[Records from a dataset]
_ _ _

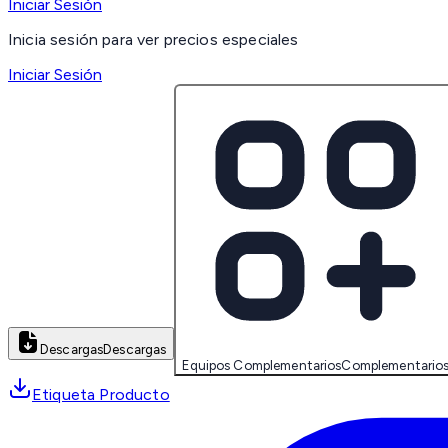
Iniciar Sesión
Inicia sesión para ver precios especiales
Iniciar Sesión
Descargas
Descargas
Equipos Complementarios
Complementario
Etiqueta Producto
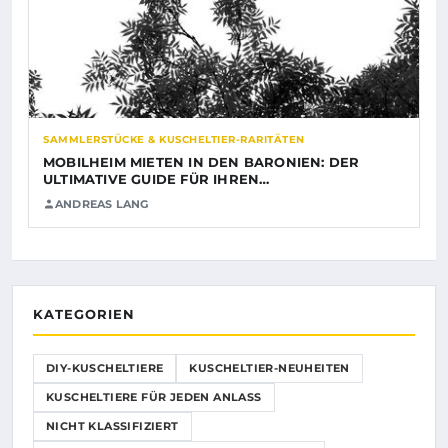
SAMMLERSTÜCKE & KUSCHELTIER-RARITÄTEN
MOBILHEIM MIETEN IN DEN BARONIEN: DER
ULTIMATIVE GUIDE FÜR IHREN…
ANDREAS LANG
KATEGORIEN
DIY-KUSCHELTIERE
KUSCHELTIER-NEUHEITEN
KUSCHELTIERE FÜR JEDEN ANLASS
NICHT KLASSIFIZIERT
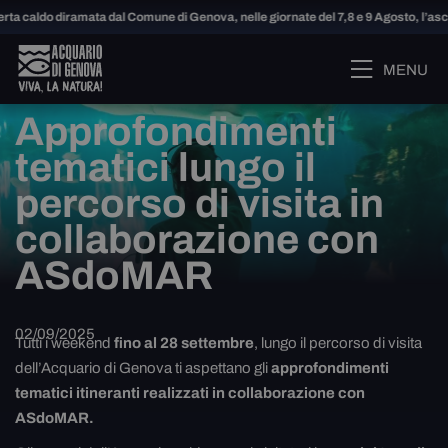
rta caldo diramata dal Comune di Genova, nelle giornate del 7,8 e 9 Agosto, l’as
MENU
Approfondimenti
tematici lungo il
percorso di visita in
collaborazione con
ASdoMAR
02/09/2025
Tutti i weekend
fino al 28 settembre
, lungo il percorso di visita
dell’Acquario di Genova ti aspettano gli
approfondimenti
tematici itineranti realizzati in collaborazione con
ASdoMAR.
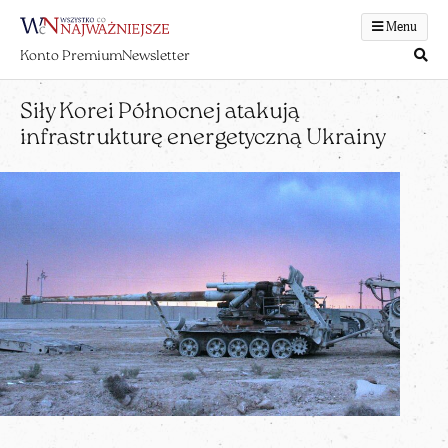
Menu
Konto Premium
Newsletter
Siły Korei Północnej atakują
infrastrukturę energetyczną Ukrainy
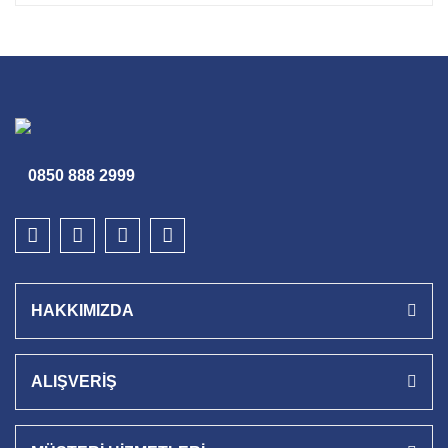
0850 888 2999
HAKKIMIZDA
ALIŞVERİŞ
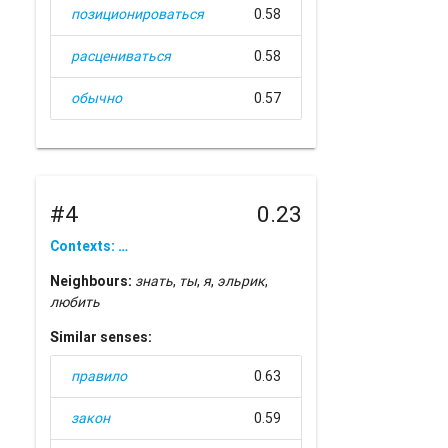
позиционироваться
0.58
расцениваться
0.58
обычно
0.57
#4
0.23
Contexts: …
Neighbours:
знать
,
ты
,
я
,
эльрик
,
любить
Similar senses:
правило
0.63
закон
0.59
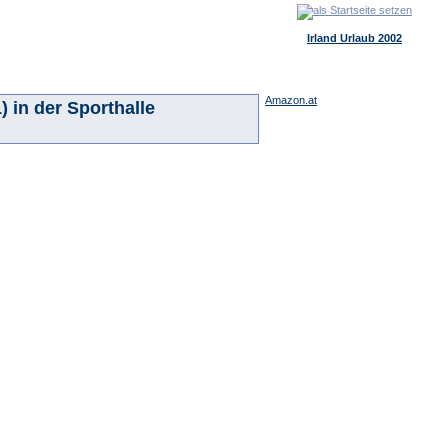
Irland Urlaub 2002
Amazon.at
 in der Sporthalle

_ _ _

For each line of the data that includes the word "tematici", return a copy of it.

Answer to this task:
tematici lungo il
tematici itineranti realizzati in collaborazione con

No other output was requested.